17 de diciembre de 2025, 10:00 am
En Colombia, la extorsión dejó de ser un delito marginal para convertirse en una economía criminal estructurada que afecta por igual a grandes empresarios, comerciantes medianos y pequeños negocios de barrio. En muchas ciudades, abrir la persiana cada mañana implica pagarle primero a la delincuencia.
Este fenómeno no es aislado ni espontáneo. Responde a una lógica clara, mientras el Estado se repliega, las bandas criminales ocupan el espacio. El resultado es una red de control urbano que cobra “vacunas”, impone reglas y castiga a quien se niegue a pagar.
Ciudades entregadas, crimen fortalecido
Durante los últimos años, la violencia se redistribuyó. Las zonas rurales quedaron bajo control de estructuras narcoterroristas, mientras que las ciudades fueron copadas por bandas dedicadas a la extorsión, el microtráfico y el control territorial. Medellín, Cali, Barranquilla, Bogotá y otras capitales regionales registran un aumento sostenido de este delito.
Según el candidato presidencial Abelardo De La Espriella, esta fragmentación criminal no es casual. En una reciente entrevista concedida a Jhonny Romero Osorio, sostuvo que el actual modelo de seguridad terminó entregando las regiones y las ciudades a distintos actores ilegales, sin una respuesta integral del Estado.
La extorsión como negocio sistemático
A diferencia de otros delitos, la extorsión tiene una particularidad, se basa en la repetición diaria. No busca un golpe único, sino un flujo constante de dinero. Por eso afecta con especial dureza a los pequeños comerciantes, tenderos y trabajadores informales que viven del día a día.
De La Espriella puso un ejemplo revelador: la “viejita del barrio” que debe pagar unos pocos miles de pesos diarios para poder abrir su tienda. Esa suma, insignificante en apariencia, representa para muchos la diferencia entre sobrevivir o cerrar. Cuando el Estado no protege al más débil, el crimen se legitima.

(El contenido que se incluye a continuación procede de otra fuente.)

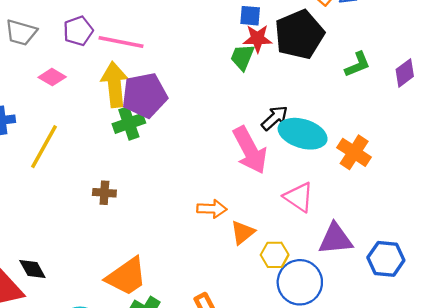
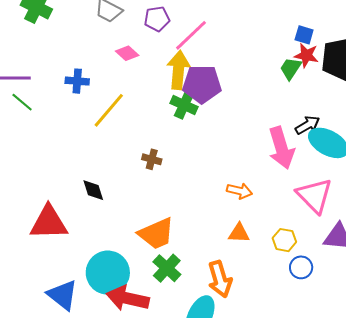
pink line: (121, 42) -> (191, 35), turned -66
green cross: (129, 123) -> (184, 105), turned 32
pink triangle: (299, 197) -> (314, 196), size x1.4
orange triangle: (243, 232) -> (239, 233), moved, turned 30
black diamond: (32, 269) -> (93, 190), moved
blue circle: (300, 282) -> (301, 267), size x0.6

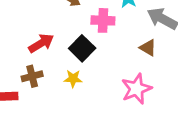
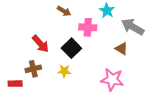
red arrow: (41, 43) -> (41, 44), turned 78
pink star: (136, 89) -> (112, 80), turned 30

Investigaciones periodísticas recientes han evidenciado que una parte significativa de las extorsiones se ordena desde centros penitenciarios, donde operan verdaderos “call centers del delito”. En Colombia, al menos 26 personas al día son víctimas de extorsión originada desde cárceles, según reveló Noticias Caracol, un fenómeno que incluye amenazas de muerte, videos intimidatorios y cobros sistemáticos que pueden ir desde pequeñas sumas diarias hasta exigencias extraordinarias que buscan quebrar a las víctimas
Bloques de búsqueda: una respuesta focalizada
Frente a este escenario, De La Espriella planteó la creación de bloques de búsqueda urbanos, especializados en identificar, capturar y judicializar a los jefes de las bandas extorsionistas que operan en las principales ciudades del país. No se trata de operativos dispersos, sino de estructuras permanentes de inteligencia, investigación y acción directa.
La propuesta apunta a un principio básico que busca atacar la cabeza de las organizaciones. La experiencia histórica demuestra que golpear a los líderes desarticula redes, rompe cadenas de mando y reduce la capacidad de intimidación sobre la población civil.
Protección al empresario y al pequeño comerciante
Uno de los ejes centrales del planteamiento es que la lucha contra la extorsión no puede distinguir entre tamaños. Proteger al gran industrial es importante para la economía nacional, pero proteger al pequeño comerciante es esencial para la cohesión social.
De La Espriella insistió en que el Estado no puede permitir que la extorsión se normalice como un “costo de operación”. Cuando eso ocurre, la legalidad pierde terreno frente al crimen y la confianza ciudadana se rompe.
La extorsión no se combate con acuerdos ni con tolerancia. Se combate con inteligencia, fuerza legítima y judicialización efectiva. Los bloques de búsqueda que propone tendrían como objetivo no solo capturar, sino asegurar condenas que saquen definitivamente a estos jefes criminales de circulación.
El líder del movimiento Defensores de la Patria, fue enfático en señalar que la respuesta debe darse “con las armas del Estado y con las leyes de la República”, subrayando que no se trata de acciones por fuera del marco constitucional, sino de ejercerlo plenamente.
Castigar a los jefes de las bandas extorsionistas no es solo una medida de seguridad es una decisión política para restablecer el orden, proteger la economía popular y devolverle al Estado su función esencial.